Creating Custom Cluster Heads

This tutorial demonstrates how to create custom cluster heads in PyAGC. We’ll walk through the implementation of a new clustering mechanism and integrate it into the training pipeline.

Overview

PyAGC provides a modular architecture where cluster heads are standalone components that can be easily swapped. All cluster heads inherit from BaseClusterHead and implement two key methods:

  • forward(): Computes the clustering loss during training

  • cluster(): Generates cluster assignments during inference

The BaseClusterHead Interface

from pyagc.clusters import BaseClusterHead
import torch.nn as nn

class BaseClusterHead(nn.Module):
    def forward(self, *args, **kwargs):
        """Compute clustering loss for training"""
        raise NotImplementedError

    def cluster(self, z, soft=False):
        """
        Generate cluster assignments

        Args:
            z: Node embeddings (N, F)
            soft: If True, return probabilities; if False, return hard labels

        Returns:
            Cluster assignments (N,) or probabilities (N, K)
        """
        raise NotImplementedError

Example 1: Implementing a Simple Distance-Based Cluster Head

Let’s create a simple cluster head that assigns nodes to the nearest cluster center:

import torch
import torch.nn as nn
from pyagc.clusters import BaseClusterHead

class SimpleClusterHead(BaseClusterHead):
    def __init__(self, n_clusters, n_features):
        super().__init__()
        self.n_clusters = n_clusters
        self.n_features = n_features

        # Learnable cluster centers
        self.cluster_centers = nn.Parameter(
            torch.empty(n_clusters, n_features)
        )
        self.reset_parameters()

    def reset_parameters(self):
        nn.init.xavier_uniform_(self.cluster_centers)

    def forward(self, z):
        """
        Compute clustering loss as mean squared distance

        Args:
            z: Node embeddings (N, F)

        Returns:
            Scalar loss
        """
        # Compute pairwise distances: (N, K)
        dist = torch.cdist(z, self.cluster_centers, p=2)

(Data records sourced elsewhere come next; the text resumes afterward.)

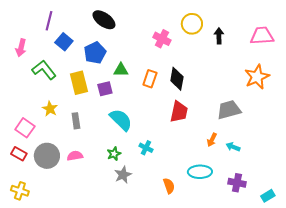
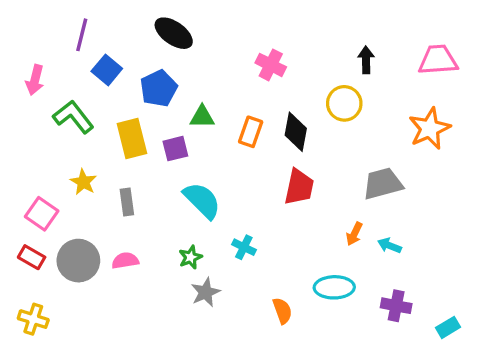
yellow circle: (192, 24) -> (344, 103), moved

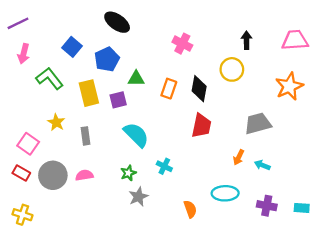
purple line: (82, 35) -> (18, 23), moved, turned 50
cyan rectangle: (448, 327) -> (302, 208), moved, turned 35

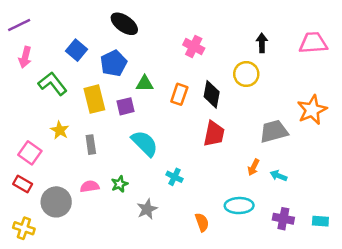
orange star: (289, 86) -> (312, 110), moved
green star: (128, 173) -> (120, 184), moved
gray circle: (53, 175) -> (56, 202), moved

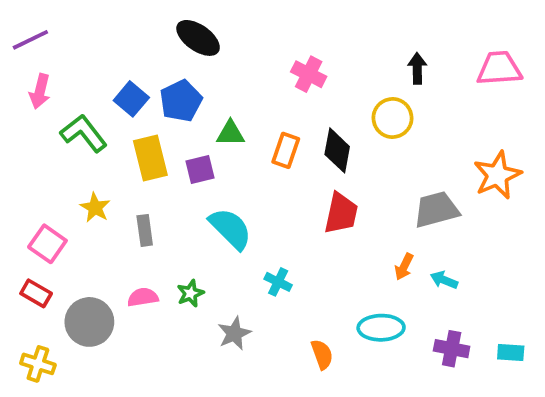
blue square: (76, 50) -> (131, 99), moved

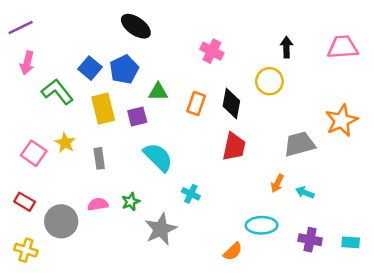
pink square: (47, 244) -> (34, 153), moved
gray star: (234, 333) -> (161, 229), size x1.4
orange semicircle: (322, 354) -> (233, 251), moved, turned 66

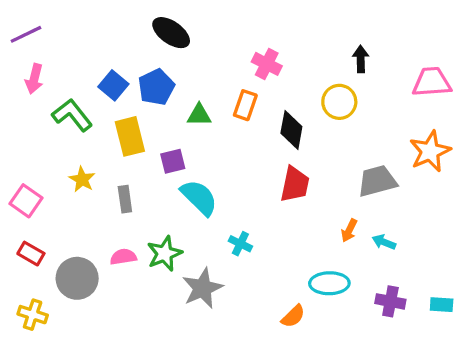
pink trapezoid: (343, 47) -> (432, 82), moved
orange rectangle: (196, 103) -> (245, 105), moved
purple square: (137, 117) -> (173, 161), moved
pink square: (34, 153) -> (26, 201), moved
green star: (131, 202) -> (165, 254), size x1.5

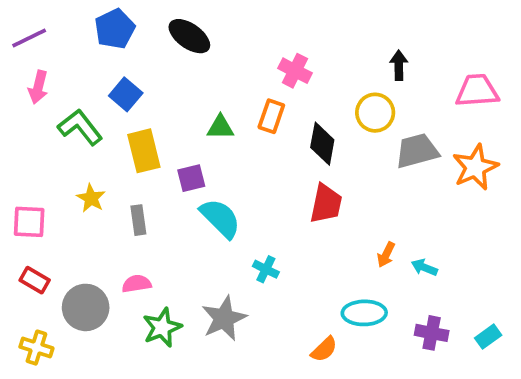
blue pentagon: (156, 87) -> (115, 29), moved
gray trapezoid: (377, 181) -> (417, 151), moved
pink square: (26, 201) -> (29, 222), turned -32
green star: (165, 254) -> (162, 327), moved
cyan rectangle: (442, 305) -> (488, 337), turned -40

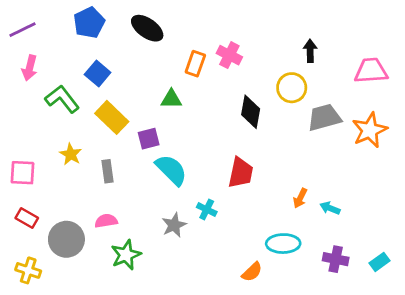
orange rectangle: (271, 116) -> (195, 64), moved
yellow rectangle: (144, 151) -> (112, 117), turned -32
red trapezoid: (326, 204) -> (241, 173), moved
gray star: (224, 318) -> (174, 225), moved, size x0.7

        # Assign to nearest cluster
        assignments = dist.argmin(dim=-1)  # (N,)

        # Loss: mean distance to assigned cluster
        loss = dist[torch.arange(len(z)), assignments].mean()

        return loss

    @torch.no_grad()
    def cluster(self, z, soft=False):
        """Generate cluster assignments"""
        dist = torch.cdist(z, self.cluster_centers, p=2)

        if soft:
            # Convert distances to similarities via softmax
            sim = -dist  # Negate so smaller distance = higher similarity
            return torch.softmax(sim, dim=-1)
        else:
            return dist.argmin(dim=-1)

Example 2: Integrating with the DMoN Model

Now let’s see how to use our custom cluster head with an existing model. We’ll modify the DMoN model to use our SimpleClusterHead:

from pyagc.models import DMoN
from pyagc.encoders import GCN

# Create encoder
encoder = GCN(
    in_channels=dataset.num_features,
    hidden_channels=64,
    num_layers=2,
)

# Create model with custom cluster head
model = DMoN(
    encoder=encoder,
    n_features=64,
    n_clusters=7
)

# Replace the default cluster head
model.cluster_head = SimpleClusterHead(
    n_clusters=7,
    n_features=64
)

Example 3: Creating a Graph-Aware Cluster Head

For more sophisticated clustering, we can create a cluster head that considers graph structure. Here’s an example inspired by DMoN:

from torch_geometric.utils import degree

class GraphAwareClusterHead(BaseClusterHead):
    def __init__(self, n_clusters, n_features, alpha=1.0):
        super().__init__()
        self.n_clusters = n_clusters
        self.alpha = alpha  # Trade-off parameter

        self.cluster_centers = nn.Parameter(
            torch.empty(n_clusters, n_features)
        )
        nn.init.xavier_uniform_(self.cluster_centers)

    def forward(self, z, edge_index):
        """
        Combine embedding distance with graph structure

        Args:
            z: Node embeddings (N, F)
            edge_index: Graph edges (2, E)

        Returns:
            Scalar loss
        """
        N = z.size(0)

        # Soft assignment matrix
        S = torch.matmul(z, self.cluster_centers.t())  # (N, K)
        S = torch.softmax(S, dim=-1)

        # Embedding loss: distance to assigned cluster
        dist = torch.cdist(z, self.cluster_centers, p=2)
        assignments = S.argmax(dim=-1)
        embed_loss = dist[torch.arange(N), assignments].mean()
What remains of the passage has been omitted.